Why midterms matter for gun rights

Why midterms matter for gun rights
(AP Photo/John Minchillo)

We’re less than a week away from the midterms. Early voting has already kicked off in a number of places. It’s time for people to step up and make their voices heard.

At least in theory.

However, a lot of people simply don’t vote in the midterms. They’re not interested in Senate or House races, much less local politics. They want to just wait until the next presidential cycle to worry about any of it.

With how toxic politics can be, I get it.

The problem is that the midterms matter, as NRA-ILA’s Jason Ouimet notes:

In August, a sprawling regulation took effect that fundamentally changes what counts as a regulated “firearm” under federal law. Certain firearm parts, parts kits and even unfinished receiver blanks will now be treated by the Bureau of Alcohol, Tobacco, Firearms and Explosives (ATF) as if they were operable guns, with all the bureaucracy and restrictions that implies.

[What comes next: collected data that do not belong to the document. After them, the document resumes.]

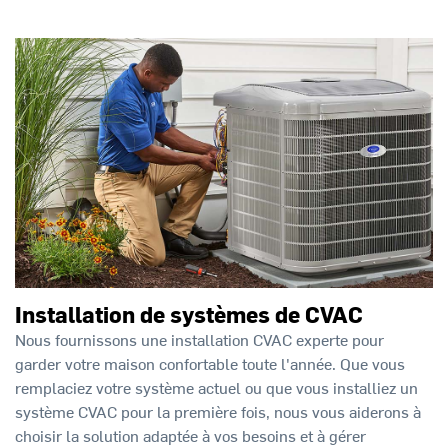
Installation de systèmes de CVAC
Nous fournissons une installation CVAC experte pour
garder votre maison confortable toute l'année. Que vous
remplaciez votre système actuel ou que vous installiez un
système CVAC pour la première fois, nous vous aiderons à
choisir la solution adaptée à vos besoins et à gérer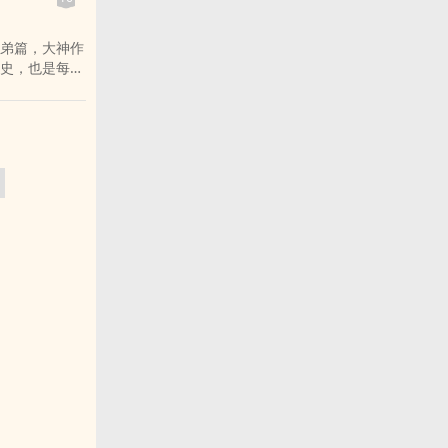
真实面目。
弟篇，大神作
史，也是每一
0年中，见识一
主人公侯沧海
作。从政府辞
业，最终成为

The rule is as audacious as it is indecipherable in its details. ATF is vastly expanding its own law enforcement jurisdiction, simply by unilaterally redefining the main commodity it regulates.

There is one sure way to counter the runaway Biden administration’s executive overreach, however—elect pro-gun majorities to Congress.

Now, that might look like a simple plea for sanity. After all, a pro-gun Congress isn’t going to pass new gun control regulations. As it stands, the Senate has blocked most proposals, but we saw that it doesn’t take a lot of Republicans willing to sign on to negate filibuster.

The most shocking thing is it hasn’t happened more.

Yet it’s held firm. But we’ve still seen anti-gun moves from the Biden administration and there’s little reason to think Brandon is close to being finished.

That’s where a pro-gun majority comes into play.

A pro-gun House of Representatives does more than simply ensure any legislative proposal to restrict Second Amendment rights is DOA. It serves as a bulwark against the executive himself.

Members of the House also wield the power of the purse and can defund specific agency actions or cut entire agency budgets. The huge spending bills that Congress is required to pass to keep the government running originate in the House and have been used to block various firearm-registration schemes and to prevent ATF overreach. Indeed, the Obama administration’s brazen attempt to ban M855 ammunition ended in part because the pro-gun chairman of a key House appropriations subcommittee threatened to “step on [ATF’s] air hose.”

House committees can also hold hearings to expose executive abuse, something that would be extremely helpful to curb ATF’s current “zero tolerance” revocation policy for firearms dealers.


A pro-gun Congress means that the Biden administration would be extremely limited in what actions they could take. With a strong enough majority, they can even overturn executive orders by passing legislation overriding the president’s order, then overriding the inevitable veto.

That’s not realistic, mind you, but a theoretical possibility.

Yet as Ouimet argues, there’s still plenty they can do to restrain an out-of-control, anti-gun administration.

That’s why the midterms, especially these midterms, matter.

With a solid majority, we can start to try and roll back the abuses the administration has heaped onto the Second Amendment and the American people. We can restrain the ATF and even do something about the FBI’s nonsense.

We can do something about this. We can start to shore up the defenses of the Second Amendment, to apply a tourniquet to stop the bleeding until better care can be administered. But that doesn’t matter if people ignore the midterms and just put their trust in the next presidential election.